EXERCISE REQUIREMENTS :: For this exercise, output the line containing "referente a dois meses de aluguel." and all lines after it to the end of the records, exactly, with no other content.

AVAILABLE RECORDS ::
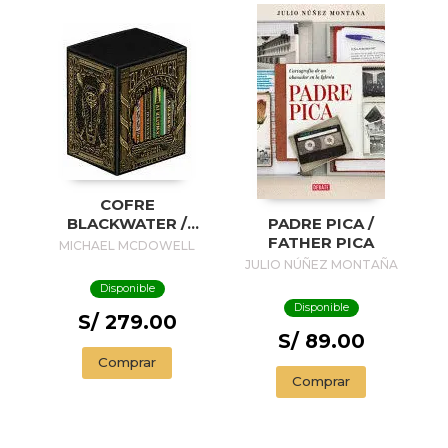
COFRE
BLACKWATER /
PADRE PICA /
BLACKWATER
FATHER PICA
MICHAEL MCDOWELL
TREASURE
JULIO NÚÑEZ MONTAÑA
Disponible
Disponible
S/ 279.00
S/ 89.00
Comprar
Comprar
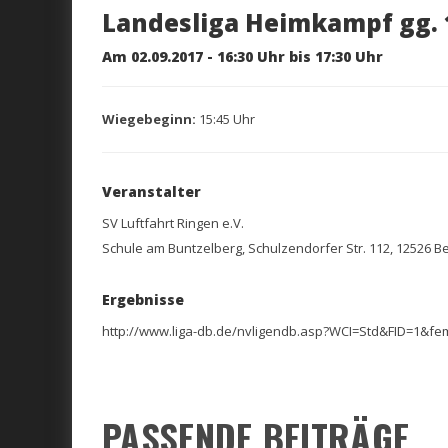
Landesliga Heimkampf gg. 
Am 02.09.2017 - 16:30 Uhr bis 17:30 Uhr
Wiegebeginn:
15:45 Uhr
Veranstalter
SV Luftfahrt Ringen e.V.
Schule am Buntzelberg, Schulzendorfer Str. 112, 12526 Be
Ergebnisse
http://www.liga-db.de/nvligendb.asp?WCI=Std&FID=1&
PASSENDE BEITRÄGE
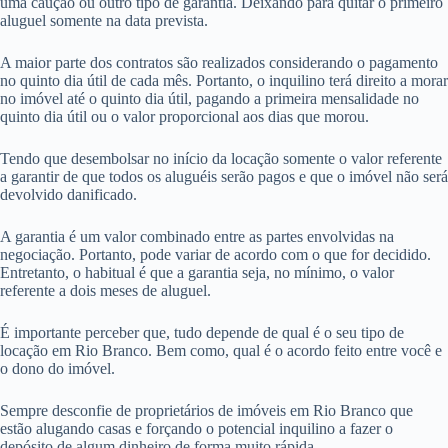
uma caução ou outro tipo de garantia. Deixando para quitar o primeiro
aluguel somente na data prevista.
A maior parte dos contratos são realizados considerando o pagamento
no quinto dia útil de cada mês. Portanto, o inquilino terá direito a morar
no imóvel até o quinto dia útil, pagando a primeira mensalidade no
quinto dia útil ou o valor proporcional aos dias que morou.
Tendo que desembolsar no início da locação somente o valor referente
a garantir de que todos os aluguéis serão pagos e que o imóvel não será
devolvido danificado.
A garantia é um valor combinado entre as partes envolvidas na
negociação. Portanto, pode variar de acordo com o que for decidido.
Entretanto, o habitual é que a garantia seja, no mínimo, o valor
referente a dois meses de aluguel.
É importante perceber que, tudo depende de qual é o seu tipo de
locação em Rio Branco. Bem como, qual é o acordo feito entre você e
o dono do imóvel.
Sempre desconfie de proprietários de imóveis em Rio Branco que
estão alugando casas e forçando o potencial inquilino a fazer o
depósito de algum dinheiro de forma muito rápida.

RESULT ::
referente a dois meses de aluguel.
É importante perceber que, tudo depende de qual é o seu tipo de
locação em Rio Branco. Bem como, qual é o acordo feito entre você e
o dono do imóvel.
Sempre desconfie de proprietários de imóveis em Rio Branco que
estão alugando casas e forçando o potencial inquilino a fazer o
depósito de algum dinheiro de forma muito rápida.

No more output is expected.